The following is a brief outline of the topics to be covered in the course.
  1. Basic Concepts Properties of sets, relations and functions. Proof techniques. Languages, Grammars and Machines.
  2. Regular Languages and Finite Automata Regular Expressions. Deterministic and Nondeterministic Finite Automata. Regular sets and closure properties. Pumping Lemma. Myhill-Nerode Theorem.
  3. Context-Free Languages Context-Free Grammars and Push-down Automata. Pumping Lemma for ContextFree Languages. Deterministic Push-Down Automata. Deterministic Context-free, Linear and Ambiguous Languages. Parsing. Chomsky and Greibach Normal Forms.
  4. Computable Functions and Turing Machines Deterministic and Nondeterministic Turing Machines. Computable total and partial functions. Turing Machine enumeration and Universal Turing Machines.
  5. Undecidability Halting Problem.
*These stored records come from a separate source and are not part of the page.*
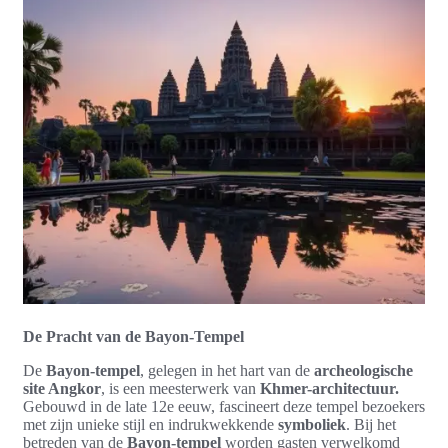
De Pracht van de Bayon-Tempel
De
Bayon-tempel
, gelegen in het hart van de
archeologische
site Angkor
, is een meesterwerk van
Khmer-architectuur.
Gebouwd in de late 12e eeuw, fascineert deze tempel bezoekers
met zijn unieke stijl en indrukwekkende
symboliek
. Bij het
betreden van de
Bayon-tempel
worden gasten verwelkomd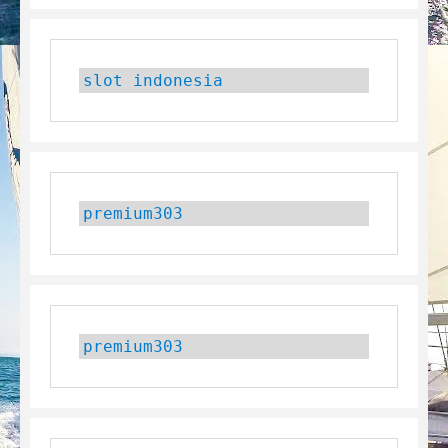
slot indonesia
premium303
premium303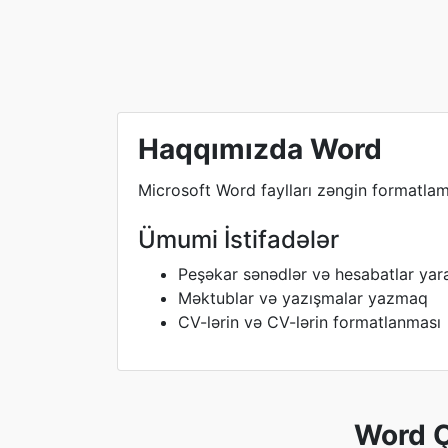
Haqqımızda Word
Microsoft Word faylları zəngin formatlama,
Ümumi İstifadələr
Peşəkar sənədlər və hesabatlar ya
Məktublar və yazışmalar yazmaq
CV-lərin və CV-lərin formatlanması
Word Ç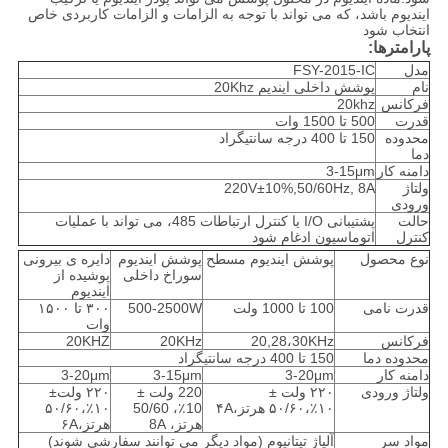
ایندیوم باشد، که می تواند با توجه به الزامات و الزامات کاربردی خاص
انتخاب شود
پارامترها:
مدل
FSY-2015-IC
نام
پوشش داخلی ایندیم 20Khz
فرکانس
20khz
قدرت
500 تا 1500 وات
محدوده
150 تا 400 درجه سانتیگراد
دما
دامنه کار
3-15μm
ولتاژ
220V±10%,50/60Hz, 8A
ورودی
حالت
پشتیبانی I/O یا کنترل ارتباطات 485، می تواند با عملیات
کنترل
اتوماسیون ادغام شود
نوع محصول
پوشش ایندیوم مسطح
پوشش ایندیوم
دایره ی بیرونی
سوراخ داخلی
پوشیده از
ایندیوم
قدرت نامی
100 تا 1000 ولت
500-2500W
۳۰۰ تا ۱۵۰۰
وات
فرکانس
20,28،30KHz
20KHz
20KHZ
محدوده دما
150 تا 400 درجه سانتیگراد
دامنه کار
3-20μm
3-15μm
3-20μm
ولتاژ ورودی
۲۲۰ ولت ±
220 ولت ±
۲۲۰ ولت±
۱۰٪،۵۰/۶۰ هرتز،۴A
10٪، 50/60
۱۰٪،۵۰/۶۰
هرتز، 8A
هرتز،۶A
مواد سر
آلیاژ تیتانیوم (مواد دیگر می توانند سفارشی شوند)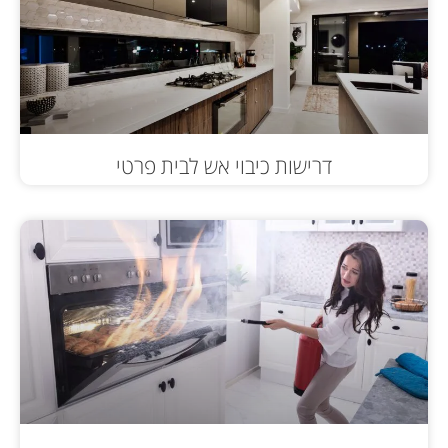
דרישות כיבוי אש לבית פרטי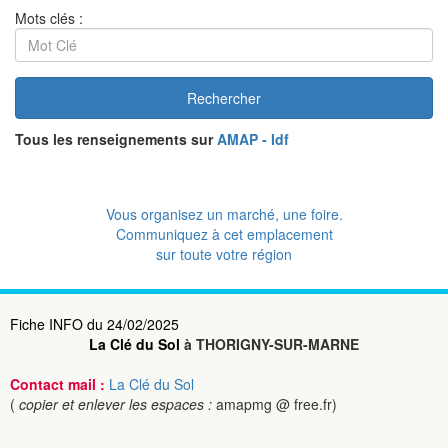
Mots clés :
Rechercher
Tous les renseignements sur
AMAP - Idf
Vous organisez un marché, une foire.
Communiquez à cet emplacement
sur toute votre région
Fiche INFO du 24/02/2025
La Clé du Sol
à THORIGNY-SUR-MARNE
Contact mail :
La Clé du Sol
(
copier et enlever les espaces :
amapmg @ free.fr)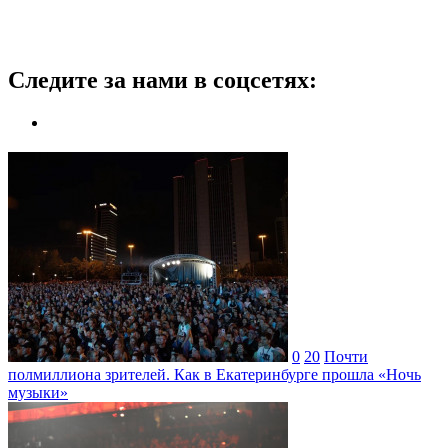
Следите за нами в соцсетях:
0
20
Почти
полмиллиона зрителей. Как в Екатеринбурге прошла «Ночь
музыки»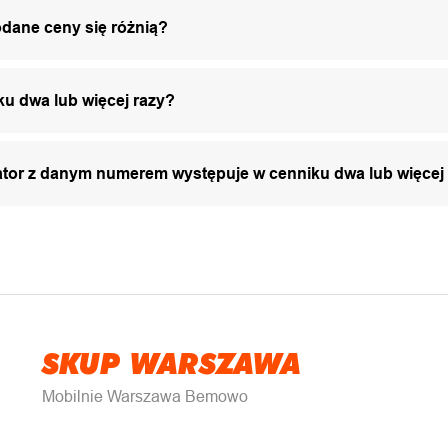
odane ceny się różnią?
ku dwa lub więcej razy?
zator z danym numerem występuje w cenniku dwa lub więcej
SKUP WARSZAWA
Mobilnie Warszawa Bemowo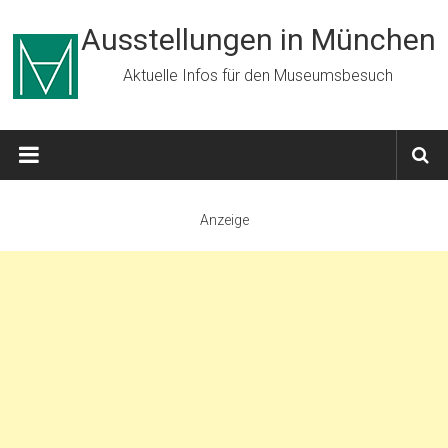
Zum
Inhalt
Ausstellungen in München
springen
Aktuelle Infos für den Museumsbesuch
Anzeige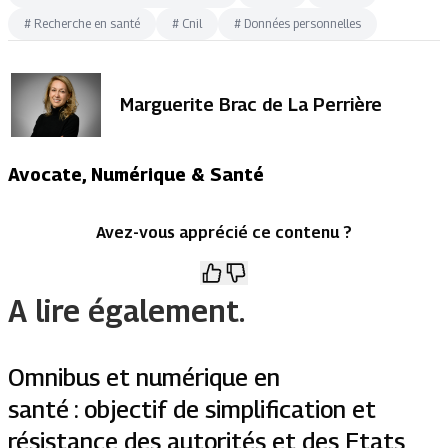
#
Recherche en santé
#
Cnil
#
Données personnelles
Marguerite Brac de La Perrière
Avocate, Numérique & Santé
Avez-vous apprécié ce contenu ?
A lire également.
Omnibus et numérique en
santé : objectif de simplification et
résistance des autorités et des Etats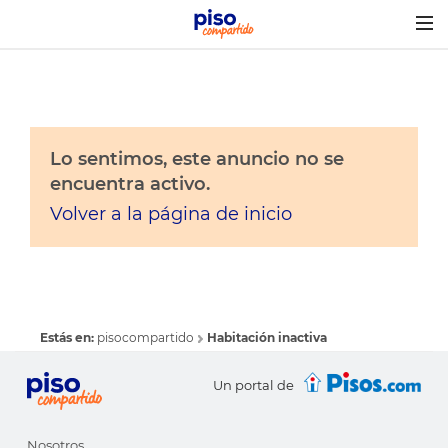
Togg
navig
Lo sentimos, este anuncio no se
encuentra activo.
Volver a la página de inicio
Estás en:
pisocompartido
Habitación inactiva
Un portal de
Nosotros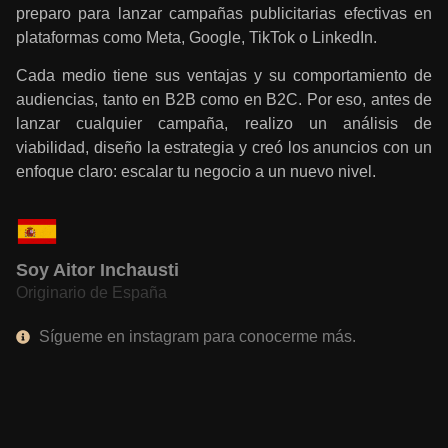
preparo para lanzar campañas publicitarias efectivas en
plataformas como Meta, Google, TikTok o LinkedIn.
Cada medio tiene sus ventajas y su comportamiento de
audiencias, tanto en B2B como en B2C. Por eso, antes de
lanzar cualquier campaña, realizo un análisis de
viabilidad, diseño la estrategia y creó los anuncios con un
enfoque claro: escalar tu negocio a un nuevo nivel.
Soy Aitor Inchausti
Originario de España
Sígueme en instagram para conocerme más.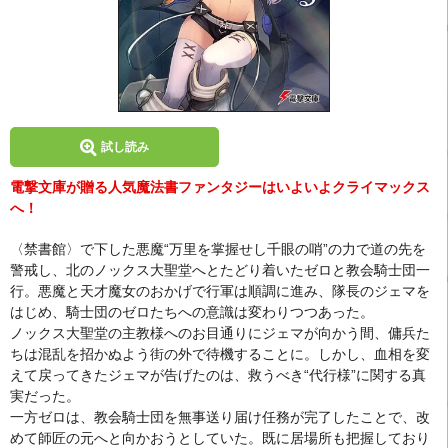
試し読み
電撃文庫が贈る人気魔法書ファンタジーはいよいよクライマックス
へ！
〈禁書館〉で下した悪魔“万里を掌握せし千眼の哨”の力で道の先を
警戒し、北のノックス大聖堂へとたどり着いたゼロと教会騎士団一
行。悪魔と天才魔女のおかげで行軍は順調に進み、隊長のジェマを
はじめ、騎士団のゼロたちへの意識は変わりつつあった。
ノックス大聖堂の主教様へのお目通りにジェマが向かう間、傭兵た
ちは混乱を招かぬよう街の外で待機することに。しかし、血相を変
えて戻ってきたジェマが告げたのは、救うべき“代行様”に関する真
実だった。
一方ゼロは、教会騎士団を無事送り届け任務が完了したことで、改
めて師匠の元へと向かおうとしていた。既に居場所も把握しており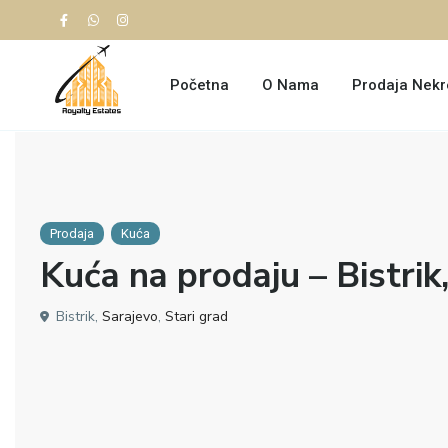
Početna
O Nama
Prodaja Nekr
Prodaja
Kuća
Kuća na prodaju – Bistrik
Bistrik,
Sarajevo
,
Stari grad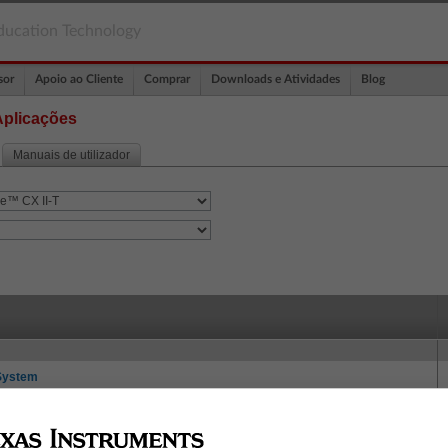
ducation Technology
sor
Apoio ao Cliente
Comprar
Downloads e Atividades
Blog
Aplicações
Manuais de utilizador
 System
tem
e de ativação de 16 carateres. (Windows® e Mac®)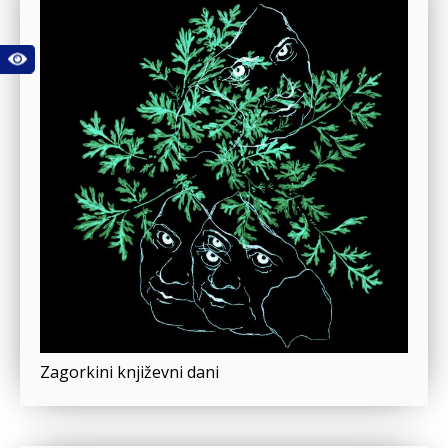
Zagorkini književni dani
Turing and Many-one Reducibility. Recursively Enumerable, Recursive and Undecidable Problems.
  6. Computational Complexity Algorithm Analysis on a Turing Machine. Polynomial time and space complexity. NP-Completeness and reductions.
  7. Distributed Computation Synchronous vs. Asynchronous Processors. Synchronous vs. Asynchronous Communication. Failures. Impossibility Results.